Insomma, come dichiarato dalla Nidil-Cgilm, sono stati firmati 721 contratti nel solo periodo ottobre-dicembre 2018, tutti a tempo determinato. Il 23% di essi è inferiore al mese, il 98% è inferiore ai 6 mesi. Inoltre grazie a contratti con Monte Ore Garantito (MOG), che consente una riduzione dell’orario di lavoro garantito al 25% del full time, in alcuni casi vi è la certezza di lavorare sole 9,75 ore e al massimo di essere chiamati per un numero di ore supplementari secondo le esigenze.
Il sindacato confederale dichiara: «A novembre e dicembre molti lavoratori hanno avuto un numero di ore di lavoro che si avvicina a quello di un full time e si trovano ora a fare 40 ore in un mese, senza la possibilità di organizzarsi per un secondo part time perché le chiamate dell’agenzia arrivano all’ultimo minuto e così i cambi di fascia. Questo avviene in violazione del Contratto Nazionale che prevede che il preavviso sia di 24 ore per la comunicazione dei giorni di lavoro e di 7 giorni per il cambio di fascia oraria, che può avvenire solo con il consenso del lavoratore».
Da ricordare che a fine Febbraio sono stati circa 1.200 lavoratori a scioperare a livello lombardo, di cui 300 in bergamasca, per denunciare «i carichi di lavoro a cui sono sottoposti i driver che tutti i giorni consegnano pacchi». Si parla «di un numero che arriva anche al doppio di quelli che mediamente consegna un driver», pari a circa 70-80.

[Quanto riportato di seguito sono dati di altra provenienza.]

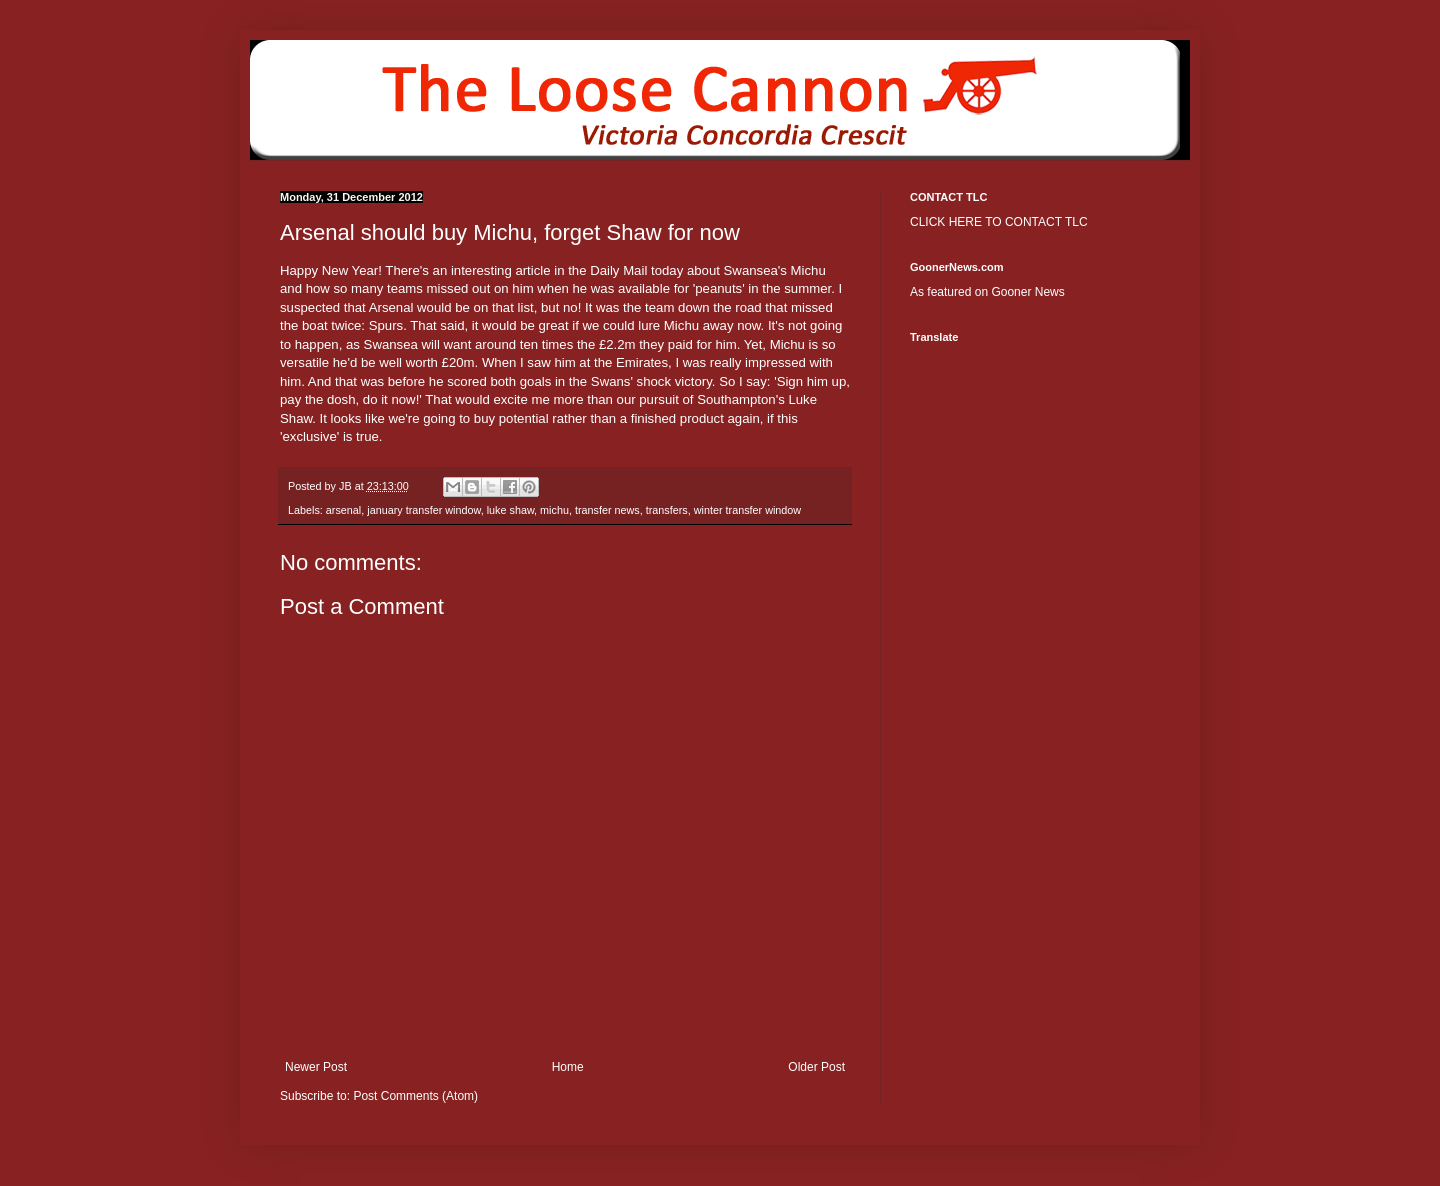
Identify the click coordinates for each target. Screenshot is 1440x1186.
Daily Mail (618, 270)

In poco più di una anno le promesse e le prospettive annunciate non sono state rispettate, almeno per i lavoratori. Ed infatti sta proprio qui il fulcro della questione: come si può pensare di affidare in toto al libero mercato e alla libera iniziativa di un privato il futuro e lo sviluppo socio-economico di interi territori, nonché il benessere dei lavoratori? Come è possibile riporre le speranze in un privato che apre una attività, pensando che non metta al primo posto i propri interessi? Come possiamo essere contenti dell’arrivo di una multinazionale, balzata alle cronache per i ritmi distruttivi di lavoro, per l’utilizzo di contratti precari e per l’idea di introdurre i braccialetti elettronici per monitorare i propri dipendenti, con lo scopo di ottimizzare gli spostamenti, e quindi il profitto? Domande, queste, che forse i politici così entusiasti dell’arrivo di Amazon si sono dimenticati di porsi.
Molti lavoratori sono disposti a lavorare anche a queste condizioni, non certo perché sono contenti, ma per necessità. Eppure è chiaro che un lavoro possa essere definito tale solo se vi sono diritti ed è dignitoso per la vita di una persona; nonostante questo, purtroppo, troppo spesso il ragionamento egemonico di media e politica impone una riconoscenza da parte del lavoratore al datore di lavoro in quanto portatore di opportunità, dimenticandosi che in realtà il suo scopo primario è ovviamente quello di guadagnare, soprattutto grazie al lavoro dei dipendenti; invece proprio i dipendenti, fondamentali per lo sviluppo dell’azienda, vengono definiti in troppi contesti come debitori, persone che dovrebbero essere solo riconoscenti in toto al proprio datore di lavoro.
Troppo spesso, media e politica si dimenticano di chiedersi di quale tipo di lavoro si tratta e a quali condizioni, riflessioni spesso dimenticate e sostituite dalla prospettiva seduttrice e intoccabile di sviluppo. Ma di quale sviluppo parliamo? E per chi? E’ veramente per tutti? Questo ragionamento non riguarda solo Amazon o il mondo dell’e-commerce. Ma sicuramente queste aziende sono un esempio lampante che restituisce il significato dato al lavoro e ai lavoratori del presente.